Romanlar işledikleri konulara ve üslûplarına göre tarihî roman, macera romanı, polisiye roman, töre romanı, psikolojik roman, nehir roman gibi çeşitlere ayrılabilir.
Tarihi Roman: Konusunu tarihten alır.
Töre Romanı: Toplumun yaşayış tarzını, geleneklerini, adetlerini işleyen romandır.
Psikolojik Roman: Ruh çözümlemelerinin yapıldığı romanlardır.
Egzotik Roman: Uzak ve yabancı ülkelerin doğa ve insanlarını anlatan romandır.
Tezli Roman: Bir görüş veya düşünceyi savunan romandır.
Polisiye Roman: Dedektif hikayelerini anlatan romandır.
Diğer roman çeşitleri: Serüven romanları, yaşam öyküsel roman, politik romanlar, belgesel romanlar, doğalcı-gerçekçi romanlar, eleştirel-gerçekçi romanlar, toplumcu-gerçekçi romanlar
Olay anlatan diğer türler:
Masal
Olağanüstü olaylarla süslü, olağanüstü kişilerin başlarından geçen olayları anlatan eserlere masal denir. Masallarda genelde olayların geçtiği yer ve zaman belli değildir.
Kişilerinden bir kısmı; devler, periler, cinler, ejderhalar vb. doğaüstü yaratıklardır.
Masallar üç bölümden oluşur. Genelde bir varmış bir yokmuş diye başlayan bölüme döşeme adı verilir. Asıl olayın anlatıldığı bölüm de kendi arasında giriş, gelişme ve sonuç olmak üzere üçe ayrılır.
Masalda her şeyin güzel bir sonucu bağlandığı bölüm dilek bölümüdür. Bu bölüm genellikle “Gökten üç elma düştü.” diye bir tekerleme ile biter.
Masallarda genelde iyi ile kötünün, güzel ile çirkinin savaşımı işlenir ve sonuçta iyiler kazanır, kötüler cezalandırılır.
Masallar genelde duyulan geçmiş zamanla anlatılır. Başında, ortasında ve sonunda kalıplaşmış sözlere tekerleme adı verilir.

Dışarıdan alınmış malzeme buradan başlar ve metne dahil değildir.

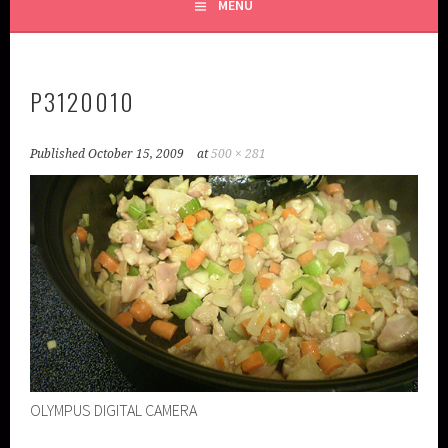
MENU
P3120010
Published
October 15, 2009
at
500 × 281
OLYMPUS DIGITAL CAMERA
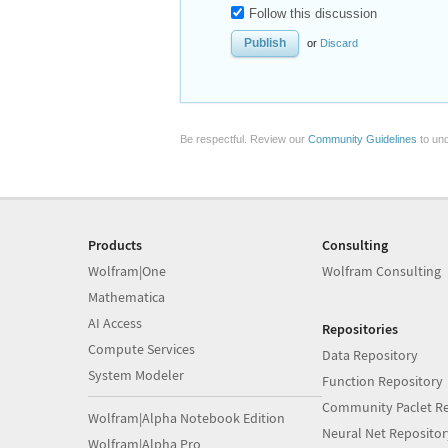
Follow this discussion
or
Discard
Be respectful. Review our
Community Guidelines
to und
Products
Consulting
Wolfram|One
Wolfram Consulting
Mathematica
AI Access
Repositories
Compute Services
Data Repository
System Modeler
Function Repository
Community Paclet Re
Wolfram|Alpha Notebook Edition
Neural Net Repositor
Wolfram|Alpha Pro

Edebiyatımızda; Binbir Gece Masalları, Keloğlan Masalları, Kül Kedisi gibi pek çok masal örneklerine rastlanır.
FABL
Sonunda bir ahlâk dersi vermek amacıyla kaleme alınan, konusu bitkiler, hayvanlar veya cansız varlıklar arasında geçtiği düşünülen ve genellikle manzum olan edebî yazılara fabl denir. Kişilerin veya topumun aksayan yönleri fabl aracılığıyla düzeltilmeye çalışılır. Hayalî varlıklar ve olaylar gerçeğe ne kadar yakın olursa fabl o derecede etkili ve başarılı olur. Teşhis ve intak sanatlarından yararlanılarak anlatıma canlılık ve güzellik katılır. Fablın sonunda kıssadan hisse alınabilecek bir dersin verilmesi onu masaldan ayıran özelliklerin başında gelir. Hint filozofu Beydeba’nın Kelile ve Dimne’si ile La Fontaine’in Fablları bu türün başarılı örneklerindendir. Mevlânâ’nın Mesnevi’sinde bolca fabl vardır. Şeyhi’nin Harname’si bir fabl örneğidir.
Mesnevi
Klâsik halk hikâyeleri, destanî konular, aşk hikâyeleri, savaşlar, dinî ve felsefî konuları işler. Konu ne olursa olsun olaylar masal havası içinde anlatılır. Konularına göre sınıflandırılırlar: aşk, din ve tasavvuf, ahlâk ve öğreticilik, savaş ve kahramanlık, şehir ve güzelleri, mizah. Divan edebiyatının en uzun nazım şeklidir. Beyit sayısı sınırsızdır, 20-25 bine kadar çıkabilir. Mesnevide her beyit kendi içinde kafiyelidir: aa bb cc dd ee... Mevlânâ, Fuzulî, Şeyhî, Nabî ve Şeyh Galip önemli mesnevi şairlerimizdir. Leylâ vü Mecnun (aşk; Fuzulî), Hüsrev ü Şirin, Harname (hiciv; Şeyhî), Yusuf ü Züleyha
HALK HİKAYESİ
Aşk, kahramanlık gibi konuları, şiir ve düz anlatım olarak, aşıkların saz eşliğinde anlatıp söylemeleridir (düz anlatım içinde yer alan şiirler, saz eşliğinde türkü gibi söylenir). Halk hikayeleri, hikaye türünün en eski ve ortak (anonim) olanlarıdır. Halk hikayesi anlatmak bir uzmanlık, bir ustalık işidir. En tanınmış halk hikayelerimiz arasında, şunları sayabiliriz: Kerem ile Aslı, Ferhat ile Şirin, Arzu ile Kamber
Konularına göre
a- Aşk hikayeleri: Bu sınıfta yer alan "aşk hikayeleri ", aşık geleneğinin tüm özelliklerini en iyi yansıtan hikayelerdir. Bunların kahramanları kimi zaman gerçekten yaşamış olan aşıklardır ve hikayenin konusu da onların yaşam öykülerinden alınmıştır. Örnek: Aşık Garip Hikayesi
b- Kahramanlık hikayeleri: Konusu kahramanlık olan bu hikayelerin en tanınmışı "Köroğlu" hikayesidir.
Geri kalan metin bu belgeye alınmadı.